E’ fondamentale che ogni individuo contribuisca alla tutela dell’ambiente, nel suo piccolo, modificando le proprie abitudini. Perché il ruolo del consumatore sia fondamentale, è stato scandagliato negli articoli precedenti.
In relazione alla buone pratiche è necessario suddividere tutti i rifiuti prodotti (che si spera siano il meno possibile) per tipologia, di modo da permettere a ciascun materiale di avere una seconda vita dal riciclo: la carta, il vetro, il sughero… riducendo al minimo inevitabile i rifiuti indifferenziati.
Pertanto per ogni bene da noi utilizzato, bisogna verificare la sua destinazione. Ed è proprio nell’ambito di questo processo che ho avuto modo di appurare, ad esempio, che gli scontrini fiscali (così come le ricevute del bancomat)
non sono riciclabil

Cos’è la carta termica e perché è nociva:

La notizia può sembrare scioccante per tutte quelle persone che istintivamente li hanno sempre buttati nella carta. Purtroppo sullo scontrino – a differenza delle scatole degli alimenti – non è indicata la destinazione indifferenziato-secco una volta che lo si voglia gettare. Eppure è così.

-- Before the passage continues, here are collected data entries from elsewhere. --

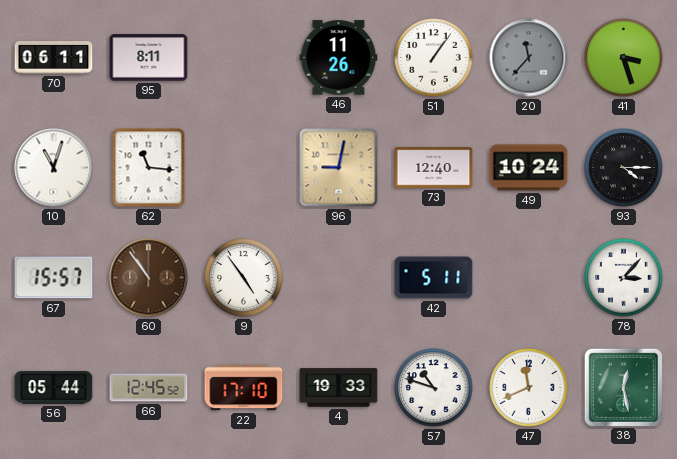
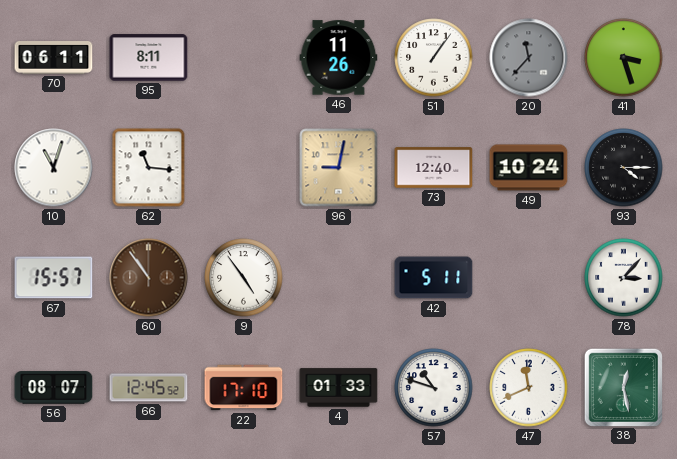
56: 05:44 -> 08:07
4: 19:33 -> 01:33
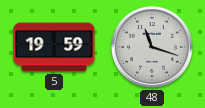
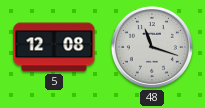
5: 19:59 -> 12:08
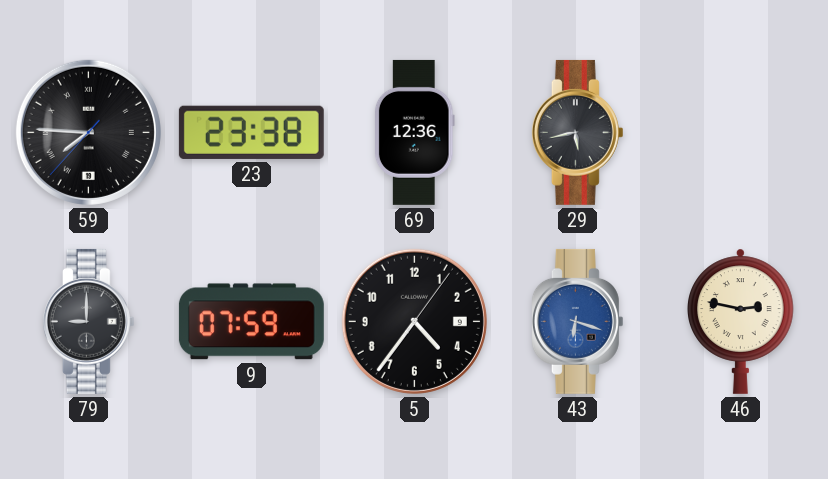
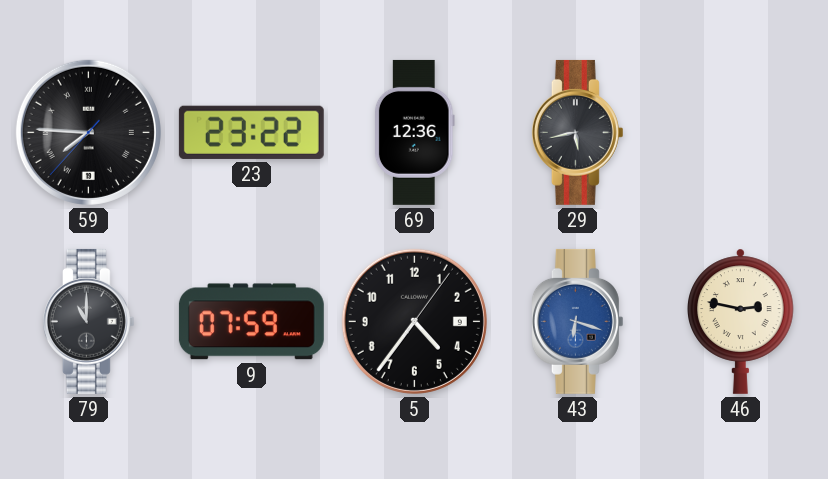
23: 23:38 -> 23:22
79: 9:00 -> 11:00
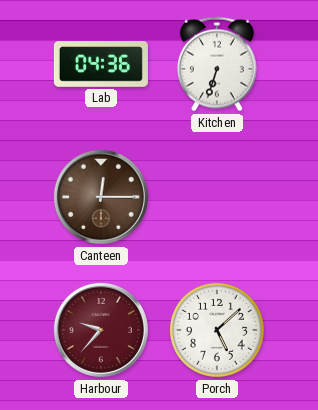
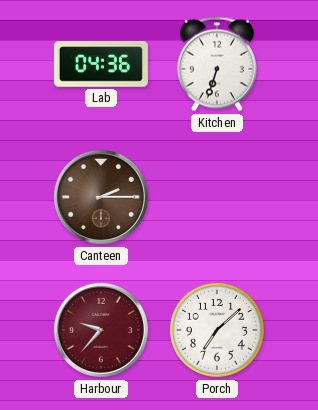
Canteen: 12:15 -> 2:15
Porch: 5:08 -> 7:08
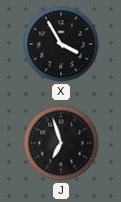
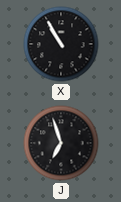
X: 3:55 -> 10:55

Gli scontrini fiscali, le ricevute del bancomat ed i numerini che si ritirano in coda presso un qualunque servizio a sportelli (come le poste, per esempio) non sono composti esclusivamente di cellulosa come la carta comune, bensì il materiale con cui sono realizzati è la carta termica. Questo materiale, lucido da un lato, è ricoperto di colorante e di reattivo. Si segnala inoltre che nella maggior parte delle carte termiche è anche presente il BISFENOLO A (Bpa), una sostanza plastica e tossica. Le reazioni causate potenzialmente nell’organismo dal Bpa sono assimilabili a quelle degli estrogeni, innalzando la soglia di rischio di contrarre patologie oncologiche e diabete di tipo 2.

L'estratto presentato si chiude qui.